When this meme recently made the rounds on LinkedIn, it got me thinking a lot about my training design.
It’s an inspirational image. And it doesn’t tell the whole story. I recently came across this image as well:
I absolutely agree that it’s essential to move learners beyond their comfort zone in order to discover new possibilities, new perspectives and new ways of doing things. However, there can be a fine line between the spot where learning happens and the “panic zone” which can lead to a horrible learning experience.
Effectively moving learners out of their comfort zone while ensuring a positive learning experience requires the following considerations:
- Safety and comfort are not the same thing. Safety in a training environment is a must-have. If a learner feels threatened or offended or at risk of humiliation, then her ability to learn will take a back seat to her desire to simply survive the experience. Comfort, on the other hand, is not necessary at all. I know that even I like to be able to sit in a training and listen and not be asked to join in an activity.
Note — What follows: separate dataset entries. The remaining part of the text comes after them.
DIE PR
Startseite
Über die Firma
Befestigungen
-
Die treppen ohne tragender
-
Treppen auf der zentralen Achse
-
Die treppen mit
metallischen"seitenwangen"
And while that makes my life easier, I remember very little from those types of training sessions. The fact is that finding ways to engage attendees to participant and be involved in the learning is crucial, and it usually means an element of discomfort.
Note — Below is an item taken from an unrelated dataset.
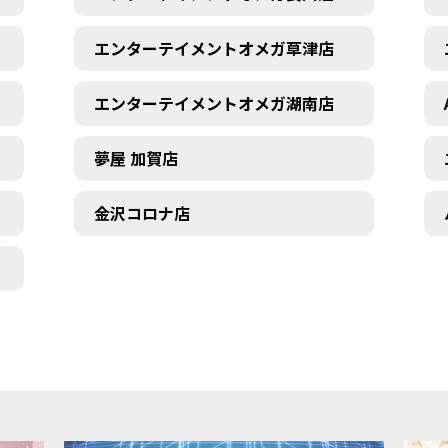
エンターテイメントオメガ草津店
エンターテイメントオメガ湖南店
夢屋 加賀店
金沢コロナ店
- Choice is essential. Every learner is different and each person will grapple with discomfort in different ways. Some participants love the limelight and relish the opportunity to speak in front of the large group. Others need small group conversations in order to be able to engage and discuss ideas and concepts. An opportunity for learners to choose when, where and how to participate will reduce the amount of “panic” among participants.
- So is de-briefing. When learners are pushed outside their comfort zone, mistakes are often made. Or sometimes things just don’t feel right when they’re tried for the first time. This is all ok, and it’s part of the learning experience. But unless the participants have an opportunity to process and think through why a mistake was made or why something didn’t feel right, then it’s just an ikcy experience.